New format and new role

Off-road triathlons are simply easier than dance steps for Middaugh.

He finally captured the great whale last year that he had been chasing for 15 years — the Xterra World Championship in Hawaii.

Having run (and swam and biked) down the ultimate goal, Middaugh finds himself in a new place.

“My ultimate goal is to repeat as world champion, but I’m also trying to take on the responsibilities of being the world champion,” he said. “I’m trying to do a bit more for sponsors and do more for the sport. I’m traveling to races I might have said no to in the past. I’m trying to say yes more.”
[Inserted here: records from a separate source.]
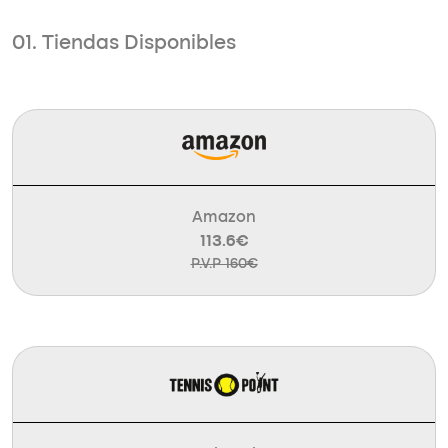
01. Tiendas Disponibles
Amazon
113.6€
P.V.P 160€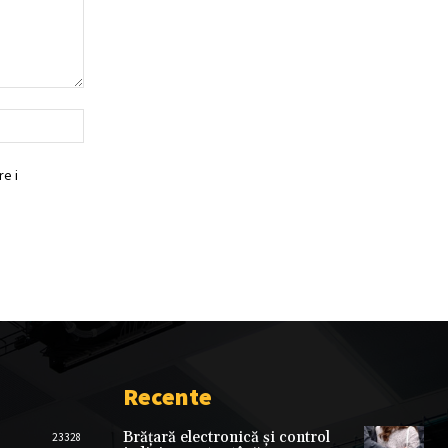
Website:
e i
Recente
Brățară electronică și control
23328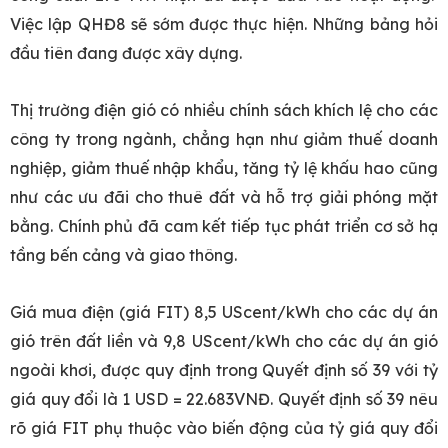
Việc lập QHĐ8 sẽ sớm được thực hiện. Những bảng hỏi
đầu tiên đang được xây dựng.
Thị trường điện gió có nhiều chính sách khích lệ cho các
công ty trong ngành, chẳng hạn như giảm thuế doanh
nghiệp, giảm thuế nhập khẩu, tăng tỷ lệ khấu hao cũng
như các ưu đãi cho thuê đất và hỗ trợ giải phóng mặt
bằng. Chính phủ đã cam kết tiếp tục phát triển cơ sở hạ
tầng bến cảng và giao thông.
Giá mua điện (giá FIT) 8,5 UScent/kWh cho các dự án
gió trên đất liền và 9,8 UScent/kWh cho các dự án gió
ngoài khơi, được quy định trong Quyết định số 39 với tỷ
giá quy đổi là 1 USD = 22.683VNĐ. Quyết định số 39 nêu
rõ giá FIT phụ thuộc vào biến động của tỷ giá quy đổi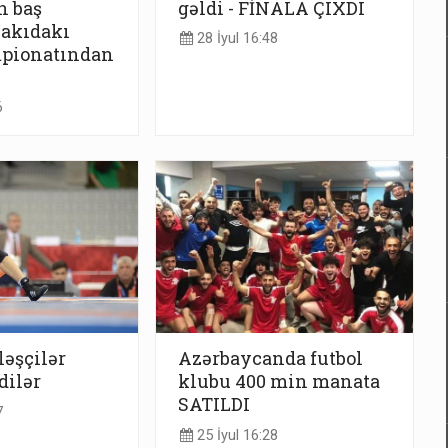
n baş
gəldi - FİNALA ÇIXDI
Bakıdakı
28 İyul 16:48
pionatından
6
əşçilər
Azərbaycanda futbol
dilər
klubu 400 min manata
SATILDI
7
25 İyul 16:28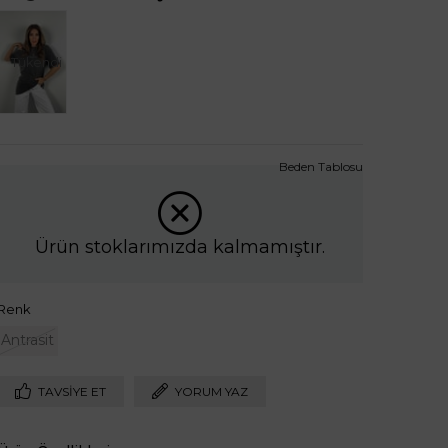
Tükendi
Beden Tablosu
Ürün stoklarımızda kalmamıştır.
Renk
Antrasit
TAVSIYE ET
YORUM YAZ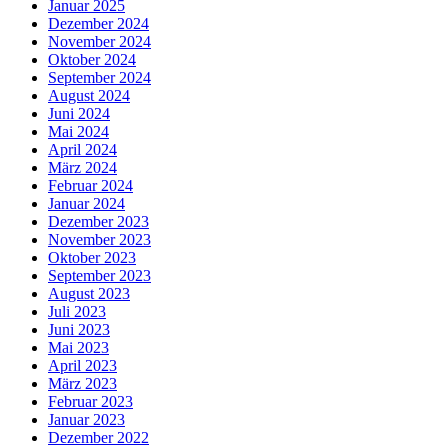
Januar 2025
Dezember 2024
November 2024
Oktober 2024
September 2024
August 2024
Juni 2024
Mai 2024
April 2024
März 2024
Februar 2024
Januar 2024
Dezember 2023
November 2023
Oktober 2023
September 2023
August 2023
Juli 2023
Juni 2023
Mai 2023
April 2023
März 2023
Februar 2023
Januar 2023
Dezember 2022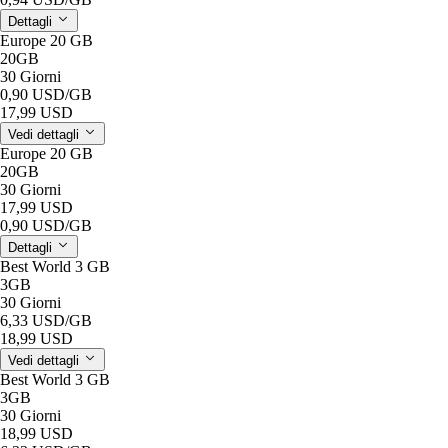
Dettagli
Europe 20 GB
20GB
30 Giorni
0,90 USD
/GB
17,99 USD
Vedi dettagli
Europe 20 GB
20GB
30 Giorni
17,99 USD
0,90 USD
/GB
Dettagli
Best World 3 GB
3GB
30 Giorni
6,33 USD
/GB
18,99 USD
Vedi dettagli
Best World 3 GB
3GB
30 Giorni
18,99 USD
A busier schedule has affected his training, Middaugh said, but it might turn out well in the end.

That’s because the old Xterra America Tour is now the Xterra Pan-American Championship with nine regular season events scattered all around the hemisphere capped by the national championship in Ogden, Utah, in September.

Although only a triathlete’s best four results plus nationals go toward the season title, races in new places mean more competition and new courses, which Middaugh likes.

Middaugh is sitting in second place in the points, having recorded wins in Argentina, a new site, and at Oak Mountain in Alabama, previously known as Xterra Southeast, as well as a second-place finish in Costa Rica.

Middaugh trails Canada’s Karsten Madsen, 322-267, though the latter will not be competing this weekend in Beaver Creek.

Game plan meets reality

Whether it’s called the Xterra Mountain Championship, as it was in the past, or simply Xterra Beaver Creek, it’s a familiar track for Middaugh. It’s two laps or 1 mile in Nottingham Lake in Avon. The racers then hit the bikes for 15 miles, cycling up to Beaver Creek and then out to Arrowhead and back. The 6-mile run centers on the Centennial area with two figure-eight loops that have a total elevation gain of 1,000 feet.

Middaugh has a distinct home-lake/trail advantage, having trained up here for years and a game plan for each of the legs of the race. He wants to be within 1 minute, 30 seconds of the leaders after the swim, not his strength. Ideally, he catches the leaders on the first uphill on the bike and builds a lead and then maintains it during the run.

And that said, all these carefully laid plans went out the window from the start in last year’s race. Middaugh was 2:30 out after the swim, didn’t run down the leaders until the 11th or 12 mile of the bike leg and then held on for dear life in the end for his third straight win on his home course and fourth victory here in the past five years.

The field has a lot to do with that. It’s stacked. Branden Rakita is a familiar Xterra foe as is 2011 world-champ Michi Weiss. This race is also attracting on-road triathletes such as Greg Bennett and Ben Hoffman, just to name a few of those who will be pushing Middaugh to his limits.

“The way I approach it, I’ve got to pour everything into each discipline,” he said. “I’m going to have to rely on fitness. Sometimes, I have it. Sometimes, I don’t. But I’ve got to bring it.”